Colorado and Most Other States Face Plenty of Catching Up in Advanced Math

Not everyone can be super-smart at math, but a brand new Harvard study (PDF) by Paul Peterson, Eric Hanushek and Ludger Woessmann shows how virtually every state in the USA is not educating enough top-flight math performers. If you look at the 56 nations who take the Program for International Student Assessment (PISA), 30 do better than America in the share of students who rank advanced in math. Even our best state doesn’t crack the top 10 or 15. Can’t we be more competitive?

The neat part of the Harvard study is seeing how individual states stack up against the other PISA-tested nations. (The authors found a valid way to compare results on our NAEP test with PISA.) Top-ranking Massachusetts, where 11.6 percent of 8th-graders (and 12.4 percent of white 8th-graders) rate as advanced in math, comes in behind 16 entire nations. That includes not only Taiwan, Korea and Finland, but also our neighbors to the north: Canada! Even if you include only the advanced math rate among students with a college-educated parent, seven other nations still outperform Massachusetts.

What about Colorado, though?

No matter how you look at it — all students, white students or students of a college-educated parent — Colorado comes in just above the national average. If you look at all students, our performance most closely mirrors Lithuania. If you look at just white students, our closest peer is Poland. And even if you only take children of a college-educated parent in Colorado, we fall behind 18 nations — including Liechtenstein, Japan, Macao and Slovenia.

Another interesting tidbit. While there is a somewhat strong correlation between a state’s income level and the share of advanced math performers, a couple states broke the trend. South Carolina rates among the highest states, while California falls below the national average on all measures. Maybe it’s a coincidence, or maybe we should look more closely at what they’re doing.

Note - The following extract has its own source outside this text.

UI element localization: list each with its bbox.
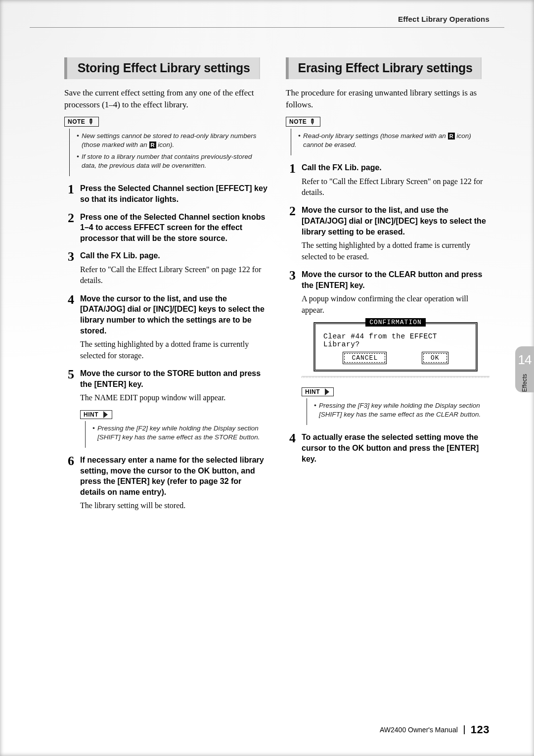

Following up on his report today at the Education Next blog, Paul Peterson makes an excellent case for expanding use of online delivery systems to bring more students closer to high-quality math instruction. On this point it seems there should be no debate. Since 1996 USA students have gained very slowly on the NAEP math test, but still leaving us well behind. (Though the Flypaper blog’s Mike Petrilli gives it another promising perspective.) Let’s remember our students are competing with students from other nations and give them the best shot possible at success.